2. Do not give any vaccine if severe breathing problems were previously experienced. Be aware that reactions to vaccinations increase and that reactions can run in families, especially among boys.
Boosters are given because each vaccine has variable efficacy e.g. 60-95% but you may wish to weigh up the odds if your child has already experienced a severe reaction.
3. Delay vaccination until the recipient is well. Advice used to be that vaccinations should not be given on top of a cold, now advice is only delay if the child has a fever. However, use your intuition. If you feel that your child is coming down with a virus or infection, has been recently exposed to say chicken pox, or is taking antibiotics, consider delaying vaccination.
4. Do not give the MMR if your child has a severe Gelatin allergy.
5. Check all Vaccine Inserts for other contraindications. e.g. Anyone who experiences a severe allergic reaction (e.g. hives, swelling of the mouth or throat, difficulty breathing) following the first dose of MMR should not receive a second dose. Anyone knowing they are allergic to an MMR component (gelatin, neomycin) should not receive this vaccine. Women known to be pregnant should not receive the MMR vaccine, and pregnancy should be avoided for four weeks following vaccination with MMR. This is because the vaccine contains live rubella virus.

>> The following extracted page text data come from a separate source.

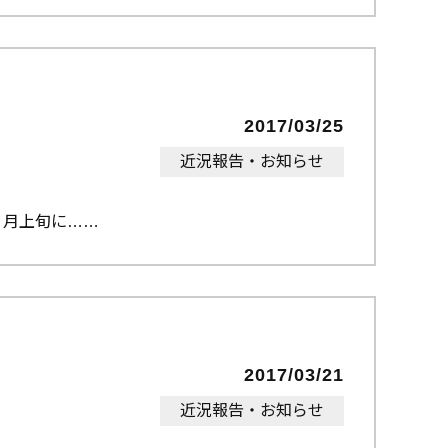
2017/03/25
近況報告・お知らせ
４月上旬に…
2017/03/21
近況報告・お知らせ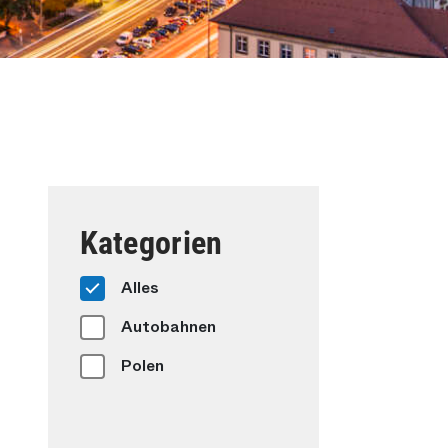
Kategorien
Alles
Autobahnen
Polen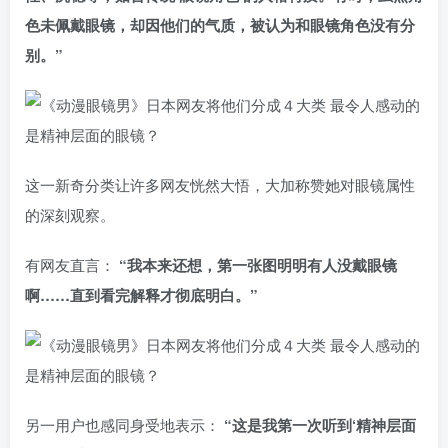
色未佩戴眼镜，却因他们的气质，被认为和眼镜角色没有分
别。”
这一新奇分类让许多网友恍然大悟，大加称赞她对眼镜属性
的深刻观察。
有网友直言：
“我本来还想，第一张图明明有人没戴眼镜
啊……直到看完解释才彻底明白。”
另一用户也感同身受地表示：
“这是我第一次听到‘精神层面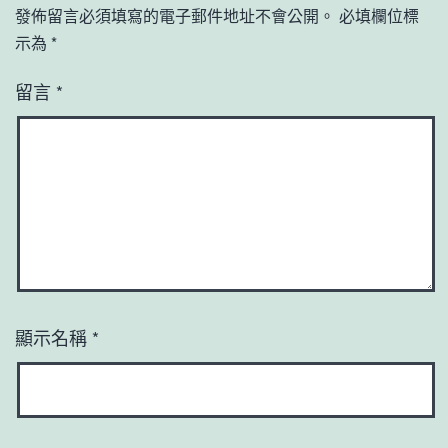
發佈留言必須填寫的電子郵件地址不會公開。
必填欄位標
示為
*
留言
*
顯示名稱
*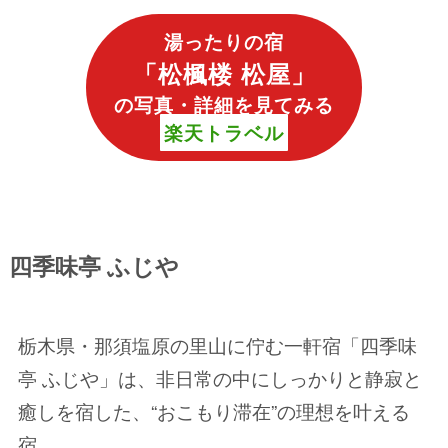
湯ったりの宿
「
松楓楼 松屋
」
の写真・詳細を見てみる
楽天トラベル
四季味亭 ふじや
栃木県・那須塩原の里山に佇む一軒宿「四季味
亭 ふじや」は、非日常の中にしっかりと静寂と
癒しを宿した、“おこもり滞在”の理想を叶える
宿。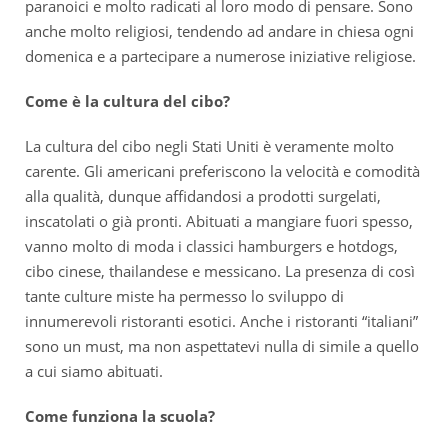
paranoici e molto radicati al loro modo di pensare. Sono
anche molto religiosi, tendendo ad andare in chiesa ogni
domenica e a partecipare a numerose iniziative religiose.
Come è la cultura del cibo?
La cultura del cibo negli Stati Uniti è veramente molto
carente. Gli americani preferiscono la velocità e comodità
alla qualità, dunque affidandosi a prodotti surgelati,
inscatolati o già pronti. Abituati a mangiare fuori spesso,
vanno molto di moda i classici hamburgers e hotdogs,
cibo cinese, thailandese e messicano. La presenza di così
tante culture miste ha permesso lo sviluppo di
innumerevoli ristoranti esotici. Anche i ristoranti “italiani”
sono un must, ma non aspettatevi nulla di simile a quello
a cui siamo abituati.
Come funziona la scuola?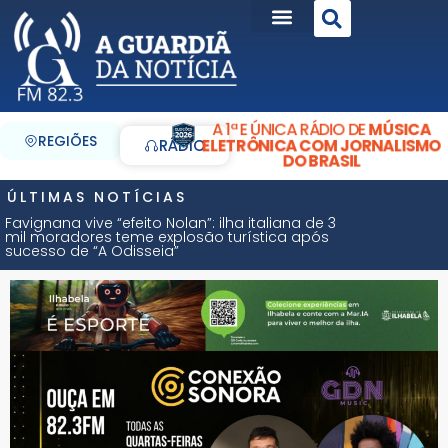
A 1ª E ÚNICA RÁDIO DE
MÚSICA
REGIÕES
ELETRÔNICA COM JORNALISMO
RÁDIO
DO BRASIL
ÚLTIMAS NOTÍCIAS
Favignana vive “efeito Nolan”: ilha italiana de 3
mil moradores teme explosão turística após
sucesso de “A Odisseia”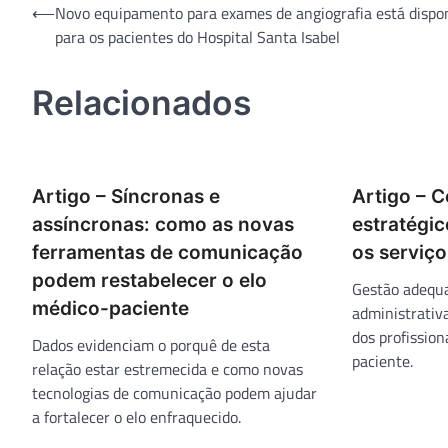
Navegação
⟵
Novo equipamento para exames de angiografia está dispo
para os pacientes do Hospital Santa Isabel
de
Post
Relacionados
Artigo – Síncronas e
Artigo – 
assíncronas: como as novas
estratégi
ferramentas de comunicação
os serviç
podem restabelecer o elo
Gestão adequa
médico-paciente
administrativ
dos profissio
Dados evidenciam o porquê de esta
paciente.
relação estar estremecida e como novas
tecnologias de comunicação podem ajudar
a fortalecer o elo enfraquecido.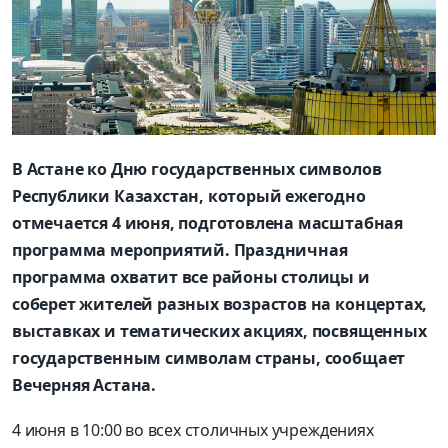
В Астане ко Дню государственных символов
Республики Казахстан, который ежегодно
отмечается 4 июня, подготовлена масштабная
программа мероприятий. Праздничная
программа охватит все районы столицы и
соберет жителей разных возрастов на концертах,
выставках и тематических акциях, посвященных
государственным символам страны, сообщает
Вечерняя Астана.
4 июня в 10:00 во всех столичных учреждениях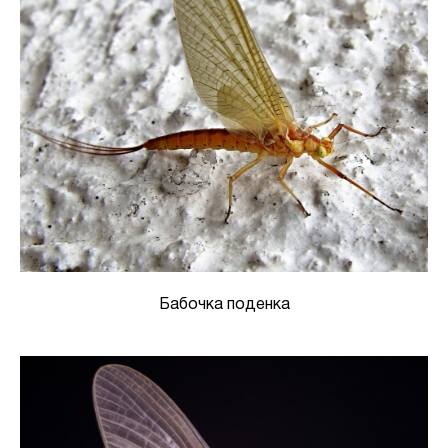
Бабочка поденка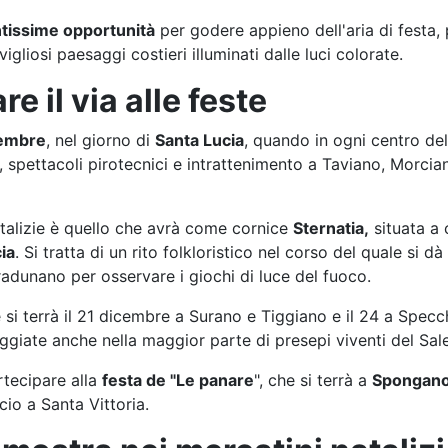
ntissime opportunità
per godere appieno dell'aria di festa
gliosi paesaggi costieri illuminati dalle luci colorate.
e il via alle feste
cembre
, nel giorno di
Santa Lucia
, quando in ogni centro del
 spettacoli pirotecnici e intrattenimento a Taviano, Morcia
natalizie è quello che avrà come cornice
Sternatia,
situata a 
ia
. Si tratta di un rito folkloristico nel corso del quale si
i radunano per osservare i giochi di luce del fuoco.
si terrà il 21 dicembre a Surano e Tiggiano e il 24 a Specch
saggiate anche nella maggior parte di presepi viventi del Sal
rtecipare alla
festa de "Le panare
", che si terrà a
Spongan
cio a Santa Vittoria.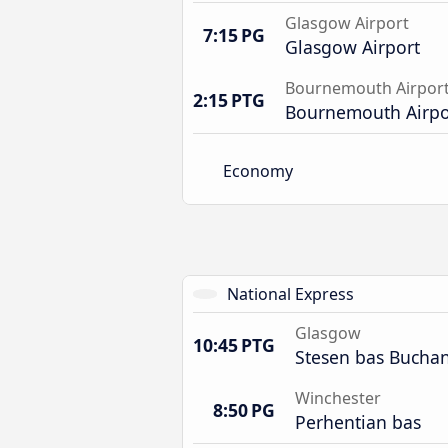
Glasgow Airport
7:15 PG
Glasgow Airport
Bournemouth Airpor
2:15 PTG
Bournemouth Airpo
Economy
National Express
Glasgow
10:45 PTG
Stesen bas Bucha
Winchester
8:50 PG
Perhentian bas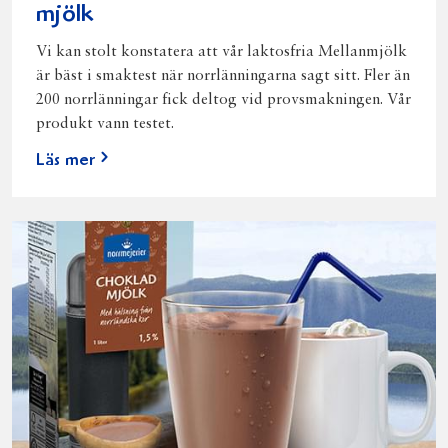
mjölk
Vi kan stolt konstatera att vår laktosfria Mellanmjölk
är bäst i smaktest när norrlänningarna sagt sitt. Fler än
200 norrlänningar fick deltog vid provsmakningen. Vår
produkt vann testet.
Läs mer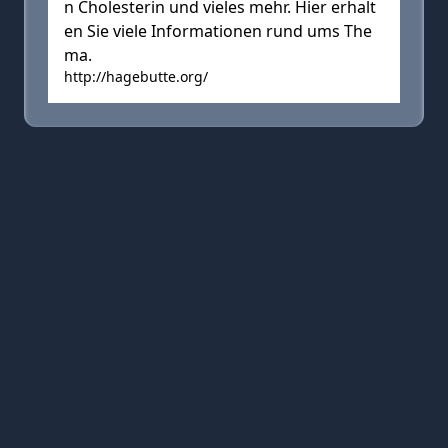
n Cholesterin und vieles mehr. Hier erhalt
en Sie viele Informationen rund ums The
ma.
http://hagebutte.org/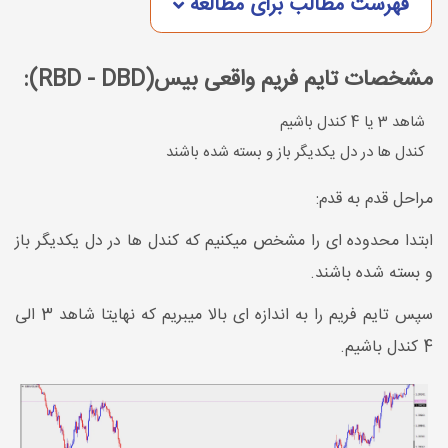
فهرست مطالب برای مطالعه
مشخصات تایم فریم واقعی بیس(RBD - DBD):
شاهد 3 یا 4 کندل باشیم
کندل ها در دل یکدیگر باز و بسته شده باشند
مراحل قدم به قدم:
ابتدا محدوده ای را مشخص میکنیم که کندل ها در دل یکدیگر باز
و بسته شده باشند.
سپس تایم فریم را به اندازه ای بالا میبریم که نهایتا شاهد 3 الی
4 کندل باشیم.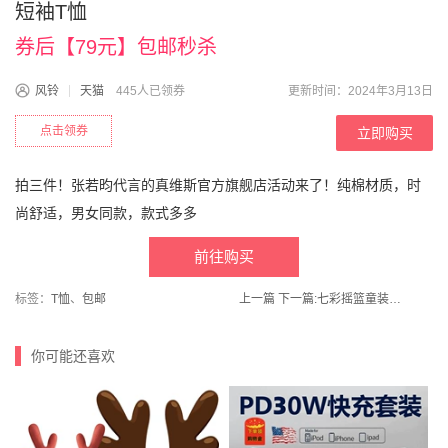
短袖T恤
券后【79元】包邮秒杀
风铃
天猫
445人已领券
更新时间：2024年3月13日
点击领券
立即购买
拍三件！张若昀代言的真维斯官方旗舰店活动来了！纯棉材质，时
尚舒适，男女同款，款式多多
前往购买
标签：
T恤
、
包邮
上一篇
下一篇:
七彩摇篮童装旗舰店！儿童夏季薄款防晒衣
你可能还喜欢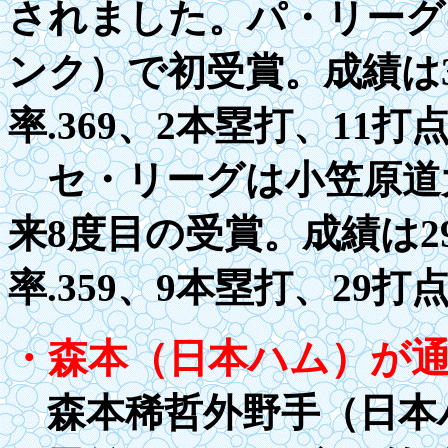
されました。パ・リーグ
ンク）で
初
受賞。成績は3
率
.3
69、2本塁打、
11
打
セ・リーグは小笠原道
来8度目の受賞。成績は
2
率
.3
59、9本塁打、29打
・森本（日本ハム）が
森本稀哲外野手（日本ハ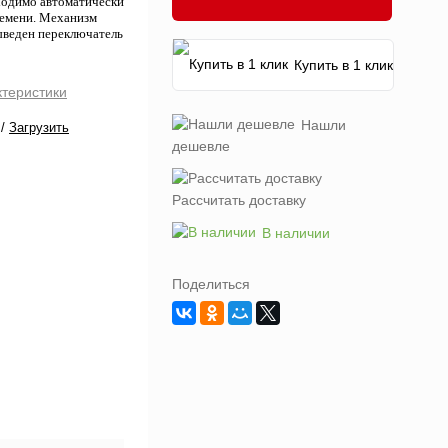
бходимо автоматически
ремени. Механизм
выведен переключатель
Купить в 1 клик
ктеристики
Нашли
/
Загрузить
дешевле
Рассчитать доставку
В наличии
Поделиться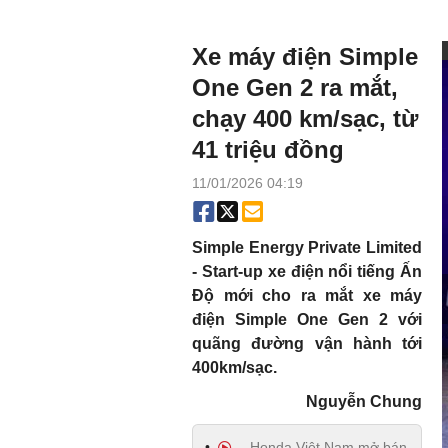
Xe máy điện Simple
One Gen 2 ra mắt,
chạy 400 km/sạc, từ
41 triệu đồng
11/01/2026 04:19
Simple Energy Private Limited
- Start-up xe điện nổi tiếng Ấn
Độ mới cho ra mắt xe máy
điện Simple One Gen 2 với
quãng đường vận hành tới
400km/sạc.
Nguyễn Chung
Honda Việt Nam mở bán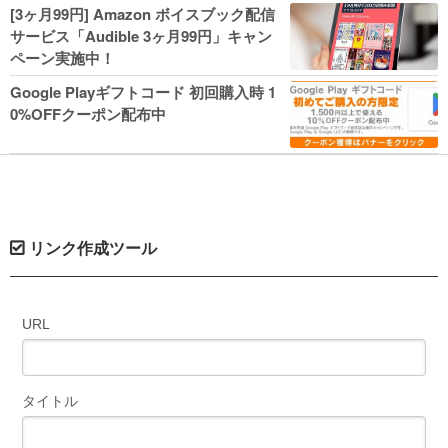
人気コミック多数 カドカワ祭やIT関連本
[3ヶ月99円] Amazon ボイスブック配信
がセールに！
サービス「Audible 3ヶ月99円」キャン
ペーン実施中！
Google Playギフトコード 初回購入時 1
0%OFFクーポン配布中
リンク作成ツール
URL
タイトル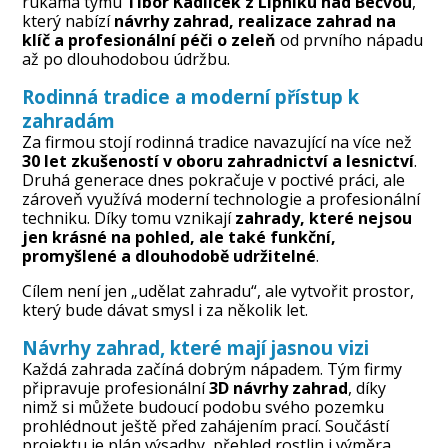
rukama týmu
Tibor Kadlíček z Lipníku nad Bečvou
,
který nabízí
návrhy zahrad, realizace zahrad na
klíč a profesionální péči o zeleň
od prvního nápadu
až po dlouhodobou údržbu.
Rodinná tradice a moderní přístup k
zahradám
Za firmou stojí rodinná tradice navazující na více než
30 let zkušeností v oboru zahradnictví a lesnictví
.
Druhá generace dnes pokračuje v poctivé práci, ale
zároveň využívá moderní technologie a profesionální
techniku. Díky tomu vznikají
zahrady, které nejsou
jen krásné na pohled, ale také funkční,
promyšlené a dlouhodobě udržitelné
.
Cílem není jen „udělat zahradu“, ale vytvořit prostor,
který bude dávat smysl i za několik let.
Návrhy zahrad, které mají jasnou vizi
Každá zahrada začíná dobrým nápadem. Tým firmy
připravuje profesionální
3D návrhy zahrad
, díky
nimž si můžete budoucí podobu svého pozemku
prohlédnout ještě před zahájením prací. Součástí
projektu je plán výsadby, přehled rostlin i výměra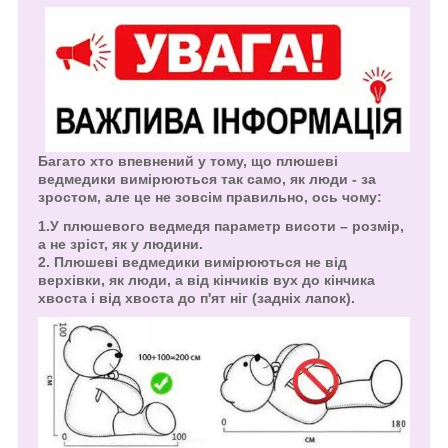
Багато хто впевнений у тому, що плюшеві
ведмедики вимірюються так само, як люди - за
зростом, але це не зовсім правильно, ось чому:
1.У плюшевого ведмедя параметр висоти – розмір,
а не зріст, як у людини.
2. Плюшеві ведмедики вимірюються не від
верхівки, як люди, а від кінчиків вух до кінчика
хвоста і від хвоста до п'ят ніг (задніх лапок).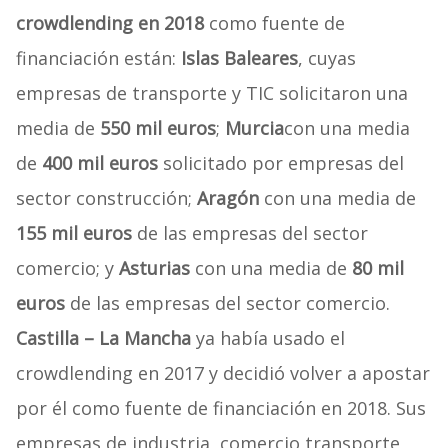
crowdlending en 2018
como fuente de
financiación están:
Islas Baleares
, cuyas
empresas de transporte y TIC solicitaron una
media de
550 mil euros
;
Murcia
con una media
de
400 mil euros
solicitado por empresas del
sector construcción;
Aragón
con una media de
155 mil euros
de las empresas del sector
comercio; y
Asturias
con una media de
80 mil
euros
de las empresas del sector comercio.
Castilla – La Mancha
ya había usado el
crowdlending en 2017 y decidió volver a apostar
por él como fuente de financiación en 2018. Sus
empresas de industria, comercio transporte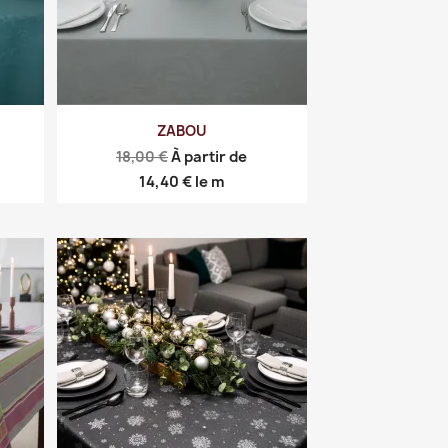
ZABOU
Prix
18,00 €
À partir de
de
Prix
14,40 €
le m
base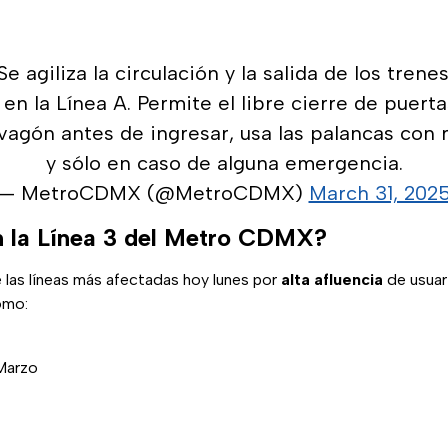
Se agiliza la circulación y la salida de los trene
en la Línea A. Permite el libre cierre de puert
vagón antes de ingresar, usa las palancas con 
y sólo en caso de alguna emergencia.
— MetroCDMX (@MetroCDMX)
March 31, 202
 la Línea 3 del Metro CDMX?
 las líneas más afectadas hoy lunes por
alta afluencia
de usuar
omo:
Marzo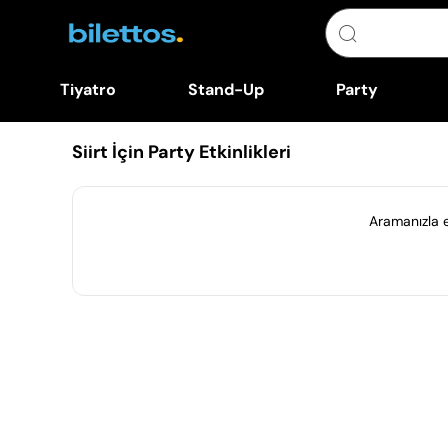
Tiyatro
Stand-Up
Party
Siirt İçin Party Etkinlikleri
Aramanızla eş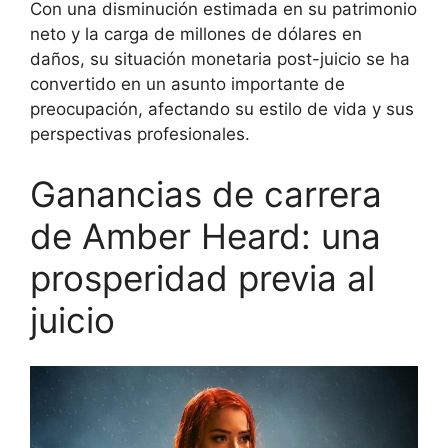
Con una disminución estimada en su patrimonio
neto y la carga de millones de dólares en
daños, su situación monetaria post-juicio se ha
convertido en un asunto importante de
preocupación, afectando su estilo de vida y sus
perspectivas profesionales.
Ganancias de carrera
de Amber Heard: una
prosperidad previa al
juicio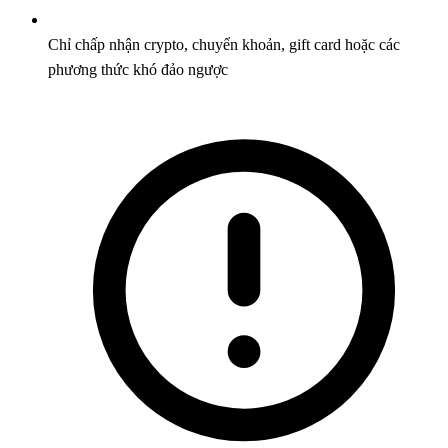
Chỉ chấp nhận crypto, chuyển khoản, gift card hoặc các
phương thức khó đảo ngược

6. Consider carefully if your child has previous experienced a fit.
Until the 1980’s it was medically recommended not to vaccinate if the child had previously experienced a febrile convulsion, usually after the whooping cough vaccine. Then immunoglobulin was administered at the same time as vaccination to certain children, while some European countries gave anti-convulsants, and finally valium was recommended (which had not been tested on children!). Today nothing is recommended but again consider your own child's situation.